→ **Data shown**

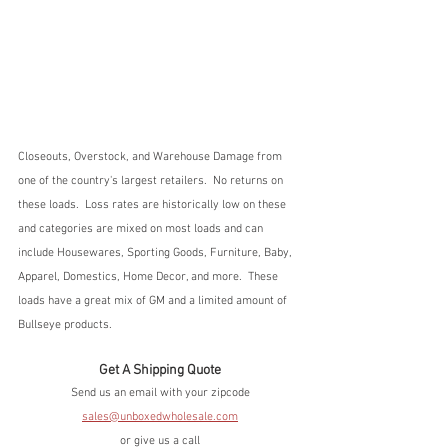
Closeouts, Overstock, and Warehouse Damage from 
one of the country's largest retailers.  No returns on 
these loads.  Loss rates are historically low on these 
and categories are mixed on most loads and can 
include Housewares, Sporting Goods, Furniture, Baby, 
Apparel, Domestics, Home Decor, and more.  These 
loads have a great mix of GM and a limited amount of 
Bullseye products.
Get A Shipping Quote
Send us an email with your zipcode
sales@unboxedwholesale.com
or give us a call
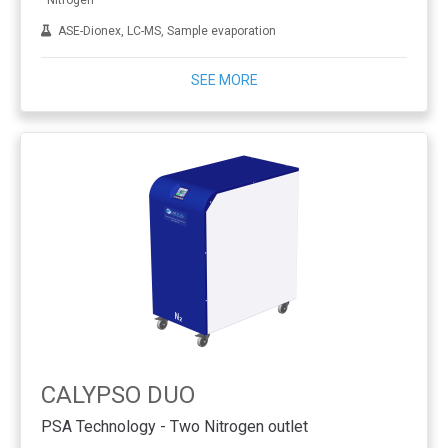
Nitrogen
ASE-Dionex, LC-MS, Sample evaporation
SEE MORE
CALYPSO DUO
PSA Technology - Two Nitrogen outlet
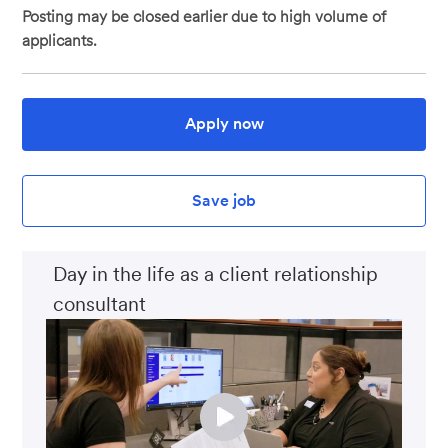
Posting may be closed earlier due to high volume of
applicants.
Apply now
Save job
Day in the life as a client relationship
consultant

--

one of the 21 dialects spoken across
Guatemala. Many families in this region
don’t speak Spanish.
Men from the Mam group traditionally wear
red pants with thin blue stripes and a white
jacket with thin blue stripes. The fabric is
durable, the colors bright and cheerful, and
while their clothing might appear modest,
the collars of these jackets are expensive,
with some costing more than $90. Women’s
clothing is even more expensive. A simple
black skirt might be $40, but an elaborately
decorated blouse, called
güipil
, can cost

* * *

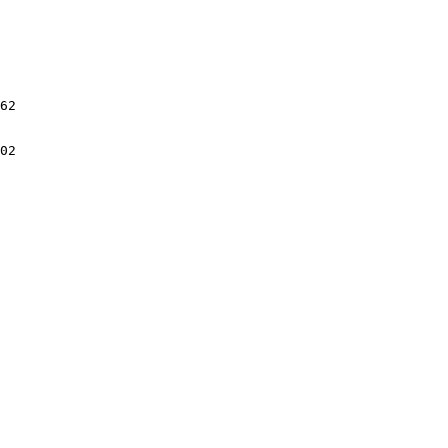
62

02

→ **Problem details**
From the listing, copy each line containing the word "expensive".

→ **Written answer**
the collars of these jackets are expensive,
clothing is even more expensive. A simple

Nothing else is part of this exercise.